Your Label Is On Backwards
Often we are encouraged to check the nutrition label of the products that we consume, but how often does that really happen? Hidden on the back corner, or underneath extraneous packaging folds, it is easy to skip over the part where we find out what is actually going into our bodies.
A recent New York Times article announced that the manufacturers association is committing to place some nutrient information on the front of the product packaging to better alert consumers. The Institute of Medicine is asking for package-front nutrition labels that would clearly list calories, saturated fat, transfat and sodium—the main nutrients associated with increasing preventable health concerns such as obesity, heart disease and diabetes. The exact nutrients that will be listed have yet to be confirmed.
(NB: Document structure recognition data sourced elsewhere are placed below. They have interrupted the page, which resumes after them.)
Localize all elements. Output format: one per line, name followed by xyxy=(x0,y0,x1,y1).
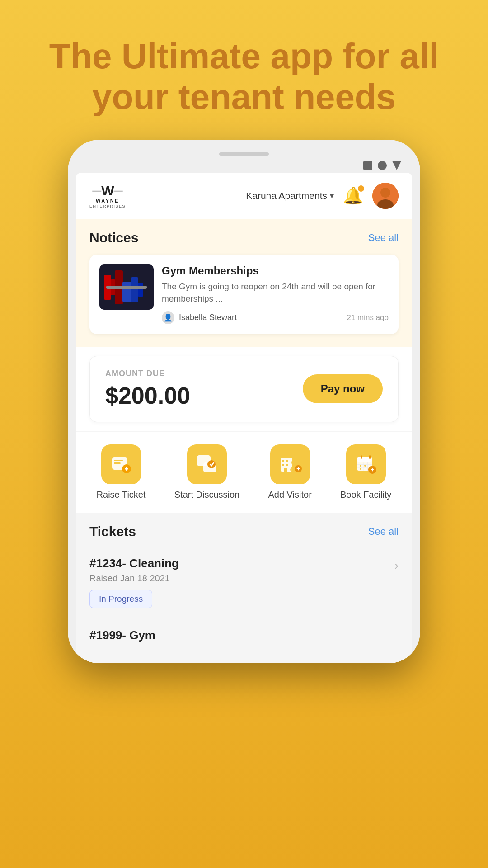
raise-ticket-icon xyxy=(101,444,141,484)
amount-value: $200.00 xyxy=(105,382,190,409)
svg-rect-24 xyxy=(286,464,288,466)
svg-rect-33 xyxy=(357,462,372,462)
add-visitor-label: Add Visitor xyxy=(268,490,311,500)
location-selector[interactable]: Karuna Apartments ▾ xyxy=(246,190,334,201)
tickets-title: Tickets xyxy=(89,524,136,539)
amount-info: AMOUNT DUE $200.00 xyxy=(105,369,190,409)
notices-see-all[interactable]: See all xyxy=(368,232,399,244)
amount-label: AMOUNT DUE xyxy=(105,369,190,378)
status-bar xyxy=(76,159,412,173)
start-discussion-action[interactable]: Start Discussion xyxy=(174,444,240,500)
add-visitor-action[interactable]: Add Visitor xyxy=(268,444,311,500)
svg-rect-21 xyxy=(282,460,284,462)
svg-point-40 xyxy=(360,468,361,470)
status-square-icon xyxy=(363,161,372,170)
ticket-1-content: #1234- Cleaning Raised Jan 18 2021 In Pr… xyxy=(89,557,394,608)
svg-rect-41 xyxy=(361,455,362,459)
svg-point-38 xyxy=(360,465,361,467)
phone-screen: — W — WAYNE ENTERPRISES Karuna Apartment… xyxy=(76,173,412,663)
svg-rect-16 xyxy=(126,467,127,471)
svg-rect-8 xyxy=(131,277,138,302)
ticket-1-date: Raised Jan 18 2021 xyxy=(89,573,394,584)
notification-bell[interactable]: 🔔 xyxy=(343,186,363,205)
svg-point-39 xyxy=(364,465,366,467)
hero-title: The Ultimate app for all your tenant nee… xyxy=(27,36,461,117)
notices-section: Notices See all xyxy=(76,219,412,346)
svg-point-19 xyxy=(207,460,216,468)
svg-rect-12 xyxy=(114,460,123,461)
tickets-section: Tickets See all #1234- Cleaning Raised J… xyxy=(76,513,412,663)
svg-rect-10 xyxy=(106,286,147,289)
ticket-1-badge: In Progress xyxy=(89,590,152,608)
add-visitor-icon xyxy=(270,444,310,484)
svg-rect-22 xyxy=(286,460,288,462)
amount-due-section: AMOUNT DUE $200.00 Pay now xyxy=(76,347,412,431)
svg-point-26 xyxy=(291,459,298,466)
ticket-2-id: #1999- Gym xyxy=(89,628,399,642)
svg-rect-7 xyxy=(122,282,131,302)
phone-mockup: — W — WAYNE ENTERPRISES Karuna Apartment… xyxy=(68,140,420,663)
avatar-image xyxy=(372,183,399,209)
logo: — W — WAYNE ENTERPRISES xyxy=(89,183,126,209)
svg-rect-13 xyxy=(114,462,121,464)
svg-rect-30 xyxy=(298,467,299,470)
app-header: — W — WAYNE ENTERPRISES Karuna Apartment… xyxy=(76,173,412,219)
book-facility-icon xyxy=(346,444,386,484)
tickets-see-all[interactable]: See all xyxy=(368,526,399,538)
status-wifi-icon xyxy=(392,161,401,170)
svg-rect-36 xyxy=(363,462,364,471)
quick-actions: Raise Ticket Start Discussion xyxy=(76,431,412,513)
chevron-down-icon: ▾ xyxy=(330,191,334,201)
author-name: Isabella Stewart xyxy=(179,313,237,322)
raise-ticket-action[interactable]: Raise Ticket xyxy=(97,444,146,500)
notices-header: Notices See all xyxy=(89,230,399,245)
notice-card[interactable]: Gym Memberships The Gym is going to reop… xyxy=(89,255,399,334)
avatar[interactable] xyxy=(372,183,399,209)
book-facility-label: Book Facility xyxy=(340,490,391,500)
gym-weights-svg xyxy=(102,266,151,309)
ticket-1-arrow: › xyxy=(394,558,399,573)
hero-title-area: The Ultimate app for all your tenant nee… xyxy=(0,0,488,140)
notice-content: Gym Memberships The Gym is going to reop… xyxy=(162,264,389,324)
start-discussion-label: Start Discussion xyxy=(174,490,240,500)
pay-now-button[interactable]: Pay now xyxy=(303,374,383,403)
svg-rect-25 xyxy=(284,468,287,472)
tickets-header: Tickets See all xyxy=(89,524,399,539)
notice-meta: 👤 Isabella Stewart 21 mins ago xyxy=(162,311,389,324)
phone-notch-bar xyxy=(76,152,412,156)
ticket-1-id: #1234- Cleaning xyxy=(89,557,394,571)
svg-rect-9 xyxy=(138,283,143,297)
svg-point-1 xyxy=(380,188,390,198)
author-avatar: 👤 xyxy=(162,311,174,324)
amount-card: AMOUNT DUE $200.00 Pay now xyxy=(89,356,399,422)
svg-rect-45 xyxy=(372,468,373,471)
notice-time: 21 mins ago xyxy=(347,313,389,322)
notice-text: The Gym is going to reopen on 24th and w… xyxy=(162,281,389,305)
location-label: Karuna Apartments xyxy=(246,190,327,201)
ticket-item-1[interactable]: #1234- Cleaning Raised Jan 18 2021 In Pr… xyxy=(89,547,399,618)
book-facility-action[interactable]: Book Facility xyxy=(340,444,391,500)
notices-title: Notices xyxy=(89,230,138,245)
start-discussion-icon xyxy=(187,444,227,484)
svg-rect-23 xyxy=(282,464,284,466)
notice-image xyxy=(99,264,154,310)
ticket-item-2[interactable]: #1999- Gym xyxy=(89,618,399,652)
svg-rect-42 xyxy=(369,455,371,459)
header-right: Karuna Apartments ▾ 🔔 xyxy=(246,183,399,209)
svg-rect-37 xyxy=(367,462,368,471)
status-circle-icon xyxy=(378,161,387,170)
raise-ticket-label: Raise Ticket xyxy=(97,490,146,500)
notice-title: Gym Memberships xyxy=(162,264,389,277)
Unlike in the UK where a green or red circle signifies a product’s health value, the label will not characterize whether a food item is good or bad, just the overall nutritional values. Instead of interpreting the elements of the product, the front label will be purely informational. The FDA hopes that the industry will create a label that helps consumers, parents and other shoppers to easily identify and chose products that contribute to a healthful diet.
This still means that the general public needs to be educated enough to make healthy decisions, even if the products clearly state what nutrients it contains. Although the labels on the front are a positive step forward towards better nutrition, it seems like only half of a solution. What do you think? Will front labels make a significant difference in what we chose to eat?